ABC journalist Christiane Amanpour, (a journalist? Really?) appeared on Good Morning America with George Stephanopoulos to discuss the film that supposedly ignited the furor in the Middle East and spew her usual venom about the intolerance of the West and benevolent Muslims. Speaking of the filmmaker, Amanpour blasted:
… clearly the film showed him (Mohammed) as a womanizer, a pedophile, a thug, and generally denigrated Islam. Now, there is, obviously, freedom of expression in this country. There is also 100-year law by the United States Supreme Court which says you can't cry fire in a crowded theater. So, now, one has to, really, try to figure out the extremists in this country and the extremists out there who are using this and whipping up hatred.
So the filmmaker is an “extremist.” Yet listen to her view of the Muslims who slaughter Americans:
I've spoken to the prime ministers of Egypt and the new leader of Libya. They say that they want good relations with the United States. But what's happening here is deliberate provocation at a transitional time. So, while this film came out, and was kind of hidden in the internet, blogosphere for a while, until it got an Arabic subtitle, an Arabic soundtrack. Then it started to became prominent. And local imams started to whip up the fervor against it.
STEPHANOPOULOS: And the current regimes don't have the same kind of control.
AMANPOUR: Well, they do and they don't. In Egypt, there's a military, there's a police out there. It's still standing and they do have control. In Libya, it's slightly more, sort of, chaotic, still, in terms of bringing militants in and trying to arrange the full security process there. But this is something that really has to be watched as we go forward because there is a transition. And by and large, it's pro-American in that region.
Really? Pro-American? What world does she live in?
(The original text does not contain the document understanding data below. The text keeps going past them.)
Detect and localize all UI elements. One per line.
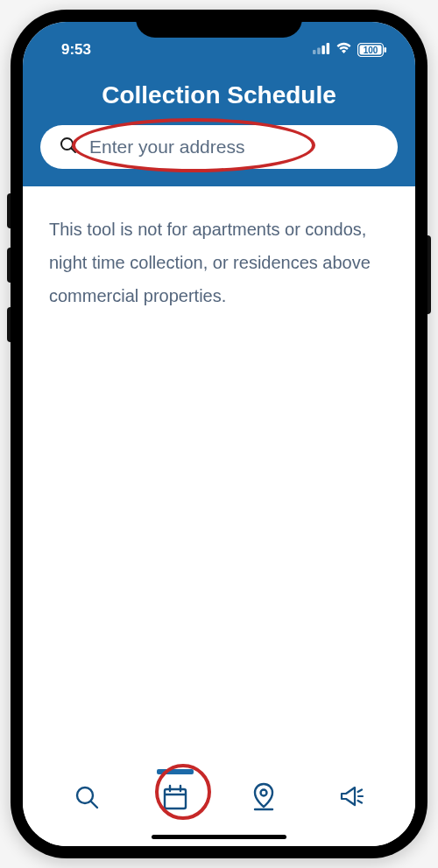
cellular-icon xyxy=(313,41,330,59)
notch xyxy=(136,10,302,38)
search-bar[interactable] xyxy=(40,125,398,169)
status-time: 9:53 xyxy=(61,41,91,59)
nav-search[interactable] xyxy=(62,774,111,823)
nav-announcements[interactable] xyxy=(328,774,377,823)
megaphone-icon xyxy=(338,784,366,814)
phone-frame: 9:53 xyxy=(11,10,427,858)
address-input[interactable] xyxy=(89,136,380,158)
svg-text:100: 100 xyxy=(364,46,378,55)
battery-icon: 100 xyxy=(357,43,387,57)
location-pin-icon xyxy=(251,782,277,816)
wifi-icon xyxy=(336,41,352,59)
svg-rect-6 xyxy=(385,47,387,52)
header: 9:53 xyxy=(23,22,415,186)
search-wrap xyxy=(40,125,398,169)
search-icon xyxy=(74,784,100,814)
svg-line-19 xyxy=(357,790,362,793)
svg-rect-1 xyxy=(317,48,321,55)
svg-rect-3 xyxy=(327,43,330,54)
nav-calendar[interactable] xyxy=(151,774,200,823)
svg-rect-0 xyxy=(313,50,316,54)
calendar-icon xyxy=(161,783,189,815)
svg-line-11 xyxy=(91,802,97,808)
svg-rect-12 xyxy=(165,789,186,808)
disclaimer-text: This tool is not for apartments or condo… xyxy=(49,213,389,312)
page-title: Collection Schedule xyxy=(23,81,415,109)
home-indicator[interactable] xyxy=(152,835,286,839)
content-area: This tool is not for apartments or condo… xyxy=(23,186,415,766)
nav-location[interactable] xyxy=(239,774,288,823)
svg-line-20 xyxy=(357,801,362,803)
svg-rect-2 xyxy=(321,46,325,54)
status-icons: 100 xyxy=(313,41,387,59)
search-icon xyxy=(60,136,77,158)
screen: 9:53 xyxy=(23,22,415,846)
bottom-nav xyxy=(23,766,415,846)
svg-line-9 xyxy=(72,149,76,153)
svg-point-16 xyxy=(260,790,266,796)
Here’s what world: When she was at CNN, she created a series called God's Warriors. When she covered a very conservative Christian ministry, she stated that the ministry had rules forbidding the wearing of short skirts and prohibitions regarding dating, Amanpour purred that this made her think of "totalitarian regimes." The pastor demurred, acknowledging that short skirts distracted men, and then came the kicker: Amanpour responded, "But, Ron, that's what the Taliban said. They kept women in their house, because men couldn't be trusted around them."
That’s Amanpour to the core, equating a peaceful Christian ministry with a murderous group of terrorists who slaughtered 3000 Americans.